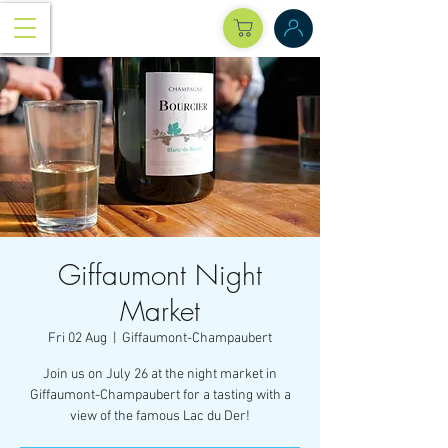
Giffaumont Night
Market
Fri 02 Aug
  |  
Giffaumont-Champaubert
Join us on July 26 at the night market in
Giffaumont-Champaubert for a tasting with a
view of the famous Lac du Der!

▶ WORK TO BE COMPLETED: In the records above, how many lines contain the word "Champaubert"? Give the number alone.

▶ EXERCISE RESULT: 2